Personal Brands Matter in Tacit Work

Labor revolution has taken us from transformational to transactional and now to tacit work. Personal brands matter most when what you buy is intellectual property. You aren’t going to make your name based solely on the hours you work, or the volume of paper you shuffle in a day. You need to strut your hard-won wisdom when it matters, and come out on top in this revolution by being a key influencer within and outside your organization.

This isn’t our father’s marketplace – with so much information and so many alternatives, there is not only an overload of options in the market, and getting your voice heard is just one of many sounds echoing in your management’s ears. Getting ahead isn’t just having the strongest experience, the best analysis, or the most correct argument- you need to learn to differentiate to accelerate.

I’m not suggesting you run out and chop a mohawk down across your skull, but I am suggesting that you need to think about how you stand out, both within your organization and in your professional market at large (depending on the size of your pond, this can be locally, regionally, or even internationally). If you are tired of being treated like another guy from [insert department here], give your audience good reason to perk up to your message.

A few recommendations for differentiating, which is so central to tacit business services:

  • Manage your personal brand.

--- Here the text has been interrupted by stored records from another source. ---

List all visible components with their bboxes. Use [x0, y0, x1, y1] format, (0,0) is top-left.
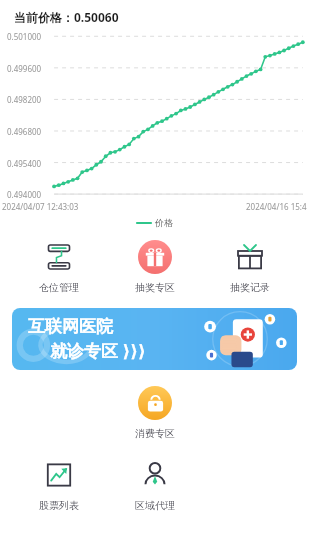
staticText: 区域代理 — [135, 499, 175, 512]
staticText: 0.495400 — [7, 158, 42, 169]
button[interactable]: 区域代理 — [119, 456, 191, 514]
other: 抽奖专区 — [145, 247, 165, 267]
staticText: 抽奖记录 — [230, 281, 270, 294]
other: 区域代理 — [141, 461, 169, 489]
staticText: 0.498200 — [7, 94, 42, 105]
other: 消费专区 — [146, 394, 165, 413]
staticText: 抽奖专区 — [135, 281, 175, 294]
staticText: 股票列表 — [39, 499, 79, 512]
staticText: 当前价格：0.50060 — [14, 9, 119, 25]
button[interactable]: 股票列表 — [23, 456, 95, 514]
button[interactable]: 互联网医院就诊专区 — [12, 308, 297, 370]
button[interactable]: 消费专区 — [119, 384, 191, 442]
staticText: 0.494000 — [7, 189, 42, 200]
staticText: 价格 — [155, 217, 173, 228]
other: 股票列表 — [45, 461, 73, 489]
other: 仓位管理 — [44, 242, 74, 272]
staticText: 消费专区 — [135, 427, 175, 440]
button[interactable]: 抽奖专区 — [119, 238, 191, 296]
button[interactable]: 抽奖记录 — [214, 238, 286, 296]
other: 抽奖记录 — [235, 242, 265, 272]
staticText: 0.501000 — [7, 31, 42, 42]
staticText: 0.499600 — [7, 63, 42, 74]
staticText: 就诊专区 ⟩⟩⟩ — [50, 339, 146, 362]
button[interactable]: 仓位管理 — [23, 238, 95, 296]
staticText: 2024/04/07 12:43:03 — [2, 201, 79, 212]
staticText: 2024/04/16 15:4 — [246, 201, 307, 212]
staticText: 互联网医院 — [28, 316, 113, 337]
staticText: 仓位管理 — [39, 281, 79, 294]
staticText: 0.496800 — [7, 126, 42, 137]
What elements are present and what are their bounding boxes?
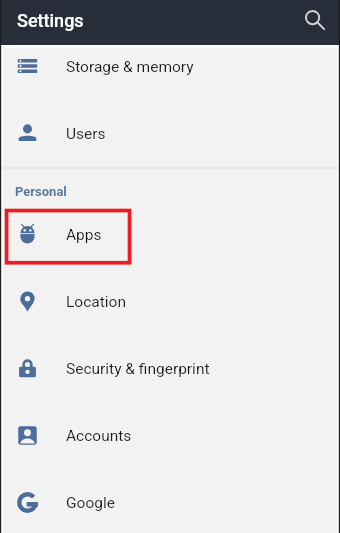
button[interactable]: Users	[0, 100, 340, 167]
button[interactable]: Apps	[0, 201, 340, 268]
staticText: Storage & memory	[66, 58, 194, 76]
staticText: Accounts	[66, 427, 132, 445]
button[interactable]: Location	[0, 268, 340, 335]
staticText: Settings	[17, 10, 84, 31]
staticText: Location	[66, 293, 126, 311]
button[interactable]: Google	[0, 469, 340, 533]
button[interactable]: Accounts	[0, 402, 340, 469]
staticText: Users	[66, 125, 106, 143]
button[interactable]: Security & fingerprint	[0, 335, 340, 402]
staticText: Apps	[66, 226, 102, 244]
staticText: Security & fingerprint	[66, 360, 210, 378]
staticText: Personal	[15, 184, 67, 199]
button[interactable]: Storage & memory	[0, 33, 340, 100]
button[interactable]: Search	[295, 0, 335, 39]
staticText: Google	[66, 494, 115, 512]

Don’t get trashed at company parties unless you are “that guy” (in which case, you can stop reading now). Remember that you are a sum of your interactions in each individuals eyes, and value of your advice is based on a perpetuating perception that you are competent – and most often right.
  • Think before you speak. This sounds easy- but we both know better (your mother has been telling you this for years). If you are senior enough to be advising on matters that require experience and understanding, be wary of the counsel you provide off the cuff. Speak clearly, speak plainly, and give your listener context – you’ll look smarter for it.
  • Value of Advice is Proportionate to the Cost of Said Service. Put another way, people have come to expect that they get what they pay for. Check the urge to give out too much free advice, because you can’t build a consulting practice (within a business or across businesses) on that model.
  • Help those around you grow the value of their tacit service offerings. Think of this as “pay it forward”- helping others become what they will one day be is a terrific investment. Even when the immediate financial reward isn’t visible, remember that your direct reports today could be your managers in your next engagement.